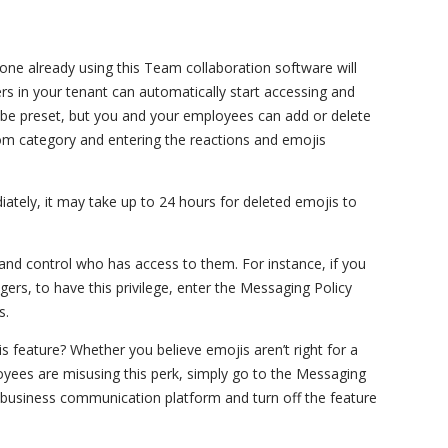
one already using this Team collaboration software will
sers in your tenant can automatically start accessing and
 be preset, but you and your employees can add or delete
tom category and entering the reactions and emojis
tely, it may take up to 24 hours for deleted emojis to
and control who has access to them. For instance, if you
ers, to have this privilege, enter the Messaging Policy
s.
s feature? Whether you believe emojis aren’t right for a
oyees are misusing this perk, simply go to the Messaging
business communication platform and turn off the feature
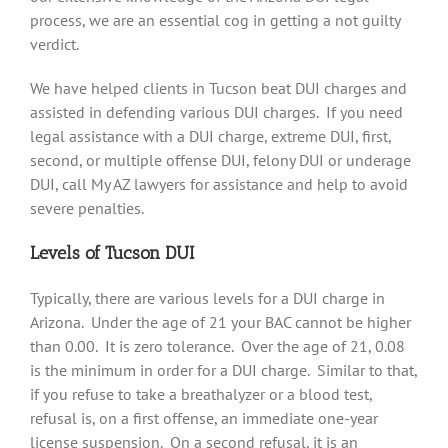
process, we are an essential cog in getting a not guilty
verdict.
We have helped clients in Tucson beat DUI charges and
assisted in defending various DUI charges. If you need
legal assistance with a DUI charge, extreme DUI, first,
second, or multiple offense DUI, felony DUI or underage
DUI, call My AZ lawyers for assistance and help to avoid
severe penalties.
Levels of Tucson DUI
Typically, there are various levels for a DUI charge in
Arizona. Under the age of 21 your BAC cannot be higher
than 0.00. It is zero tolerance. Over the age of 21, 0.08
is the minimum in order for a DUI charge. Similar to that,
if you refuse to take a breathalyzer or a blood test,
refusal is, on a first offense, an immediate one-year
license suspension. On a second refusal, it is an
****************************************
_WHAT THE EXERCISE ASKS_. All lines that contain the word "first" must be copied from the records above.

_WRITTEN SOLUTION_.
legal assistance with a DUI charge, extreme DUI, first,
refusal is, on a first offense, an immediate one-year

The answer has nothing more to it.